Jordan normal form 33

Question

what is the Jordan normal form for matrix

$$\begin{bmatrix} 3&1& 0\\0& 3& 0\\0& 0& 2\\ \end{bmatrix}$$

can't figure out because some eigenvalues makes some rows 0

and how can I find solution for this equation x′=Ax

Answer 1

For the solutions of $x'=Ax$ write $$A=\begin{bmatrix} 3&1& 0\\0& 3& 0\\0& 0& 2 \end{bmatrix}=\underbrace{\begin{bmatrix} 3&0& 0\\0& 3& 0\\0& 0& 2 \end{bmatrix}}_D+\underbrace{\begin{bmatrix} 0&1& 0\\0& 0& 0\\0& 0& \end{bmatrix}}_N$$ $D$ and $N$ commute (I insist) so that $\;\exp(At)=\exp(Dt)\cdot\exp(Nt)$. As $N^2=0$, $\exp(Nt)=I+Nt$ and $$\exp(At)=\begin{bmatrix} \mathrm e^{3t}&0& 0\\0& \mathrm e^{3t}& 0\\0& 0& \mathrm e^{2t} \end{bmatrix}\cdot\begin{bmatrix} 1&t& 0\\0& 1& 0\\0& 0& 1 \end{bmatrix} =\begin{bmatrix} \mathrm e^{3t}&t\mathrm e^{3t}& 0\\0& \mathrm e^{3t}& 0\\0& 0& \mathrm e^{2t} \end{bmatrix}$$

Answer 2

THis matrix is in Jordan canonical form with a first Jordan block $$J_1=\begin{bmatrix} 3&1\\0&3 \end{bmatrix} $$ that means that the matrix has an eigenvalue $\lambda_1=3$ with algebraic multiplicity $2$ and geometric multiplicity $1$.

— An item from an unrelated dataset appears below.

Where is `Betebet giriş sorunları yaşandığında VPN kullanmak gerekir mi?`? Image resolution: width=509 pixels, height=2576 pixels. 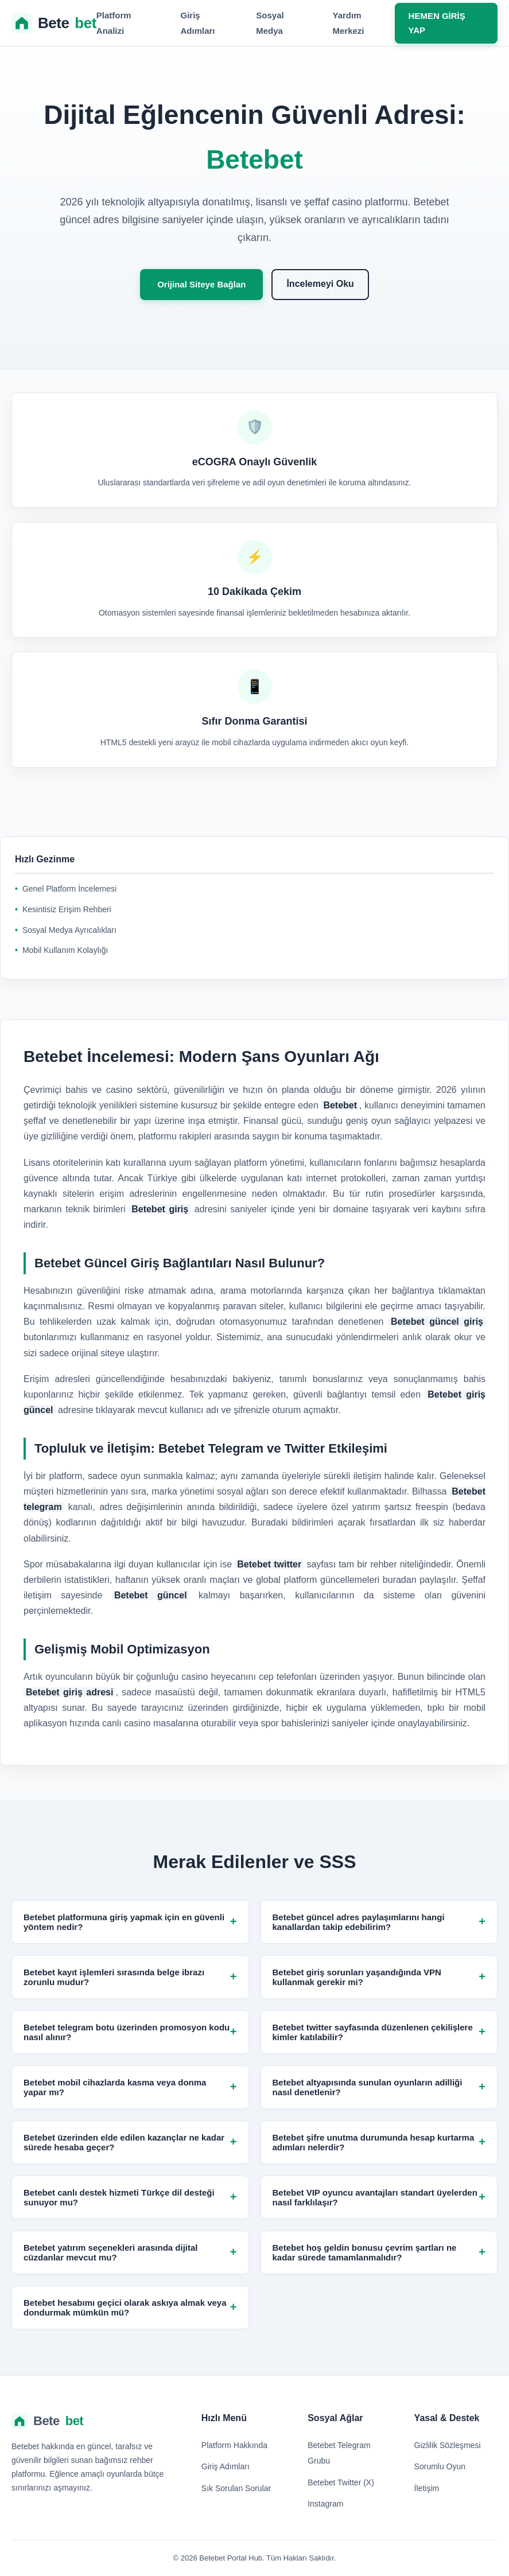 Betebet giriş sorunları yaşandığında VPN kullanmak gerekir mi? is located at coordinates (379, 1977).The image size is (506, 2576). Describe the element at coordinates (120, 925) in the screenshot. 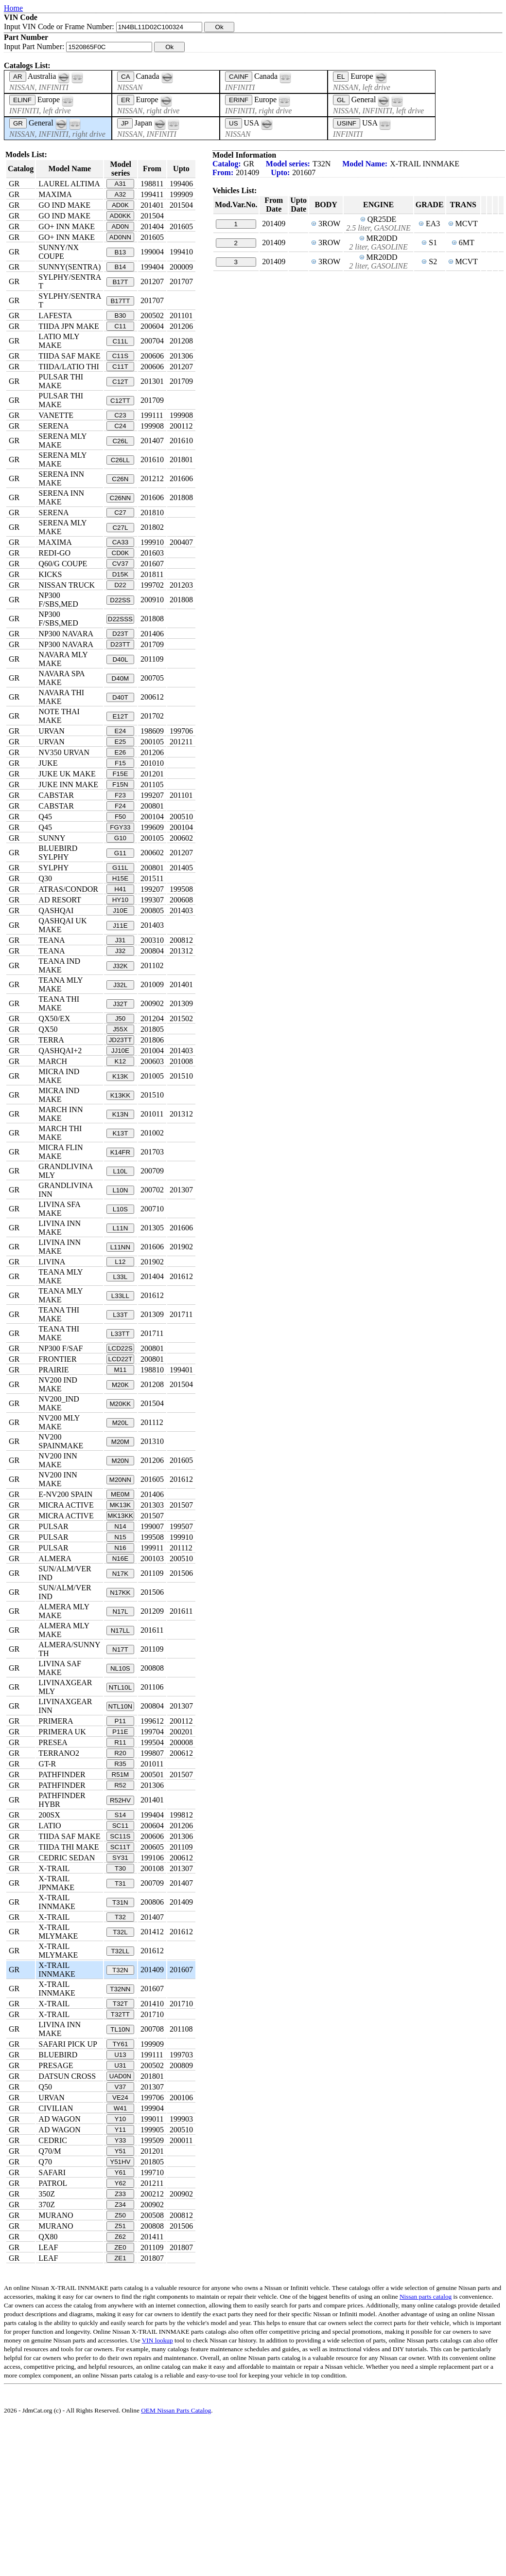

And a second Jordan block $J_2=2$ that means that the other eigenvalue is $\lambda_2=2$ ( with algebraic and geometric multiplicity $=1$).

Note that the Jordan normal form of a matrix is not unique because we can put the Jordan blocks in different order.